Task statement:
Transcribe the listing below in its entirety, exactly.

Data listing:
______

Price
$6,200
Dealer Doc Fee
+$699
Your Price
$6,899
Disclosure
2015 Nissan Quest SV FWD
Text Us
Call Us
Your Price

______

Completed task:
Price
$6,200
Dealer Doc Fee
+$699
Your Price
$6,899
Disclosure
2015 Nissan Quest SV FWD
Text Us
Call Us
Your Price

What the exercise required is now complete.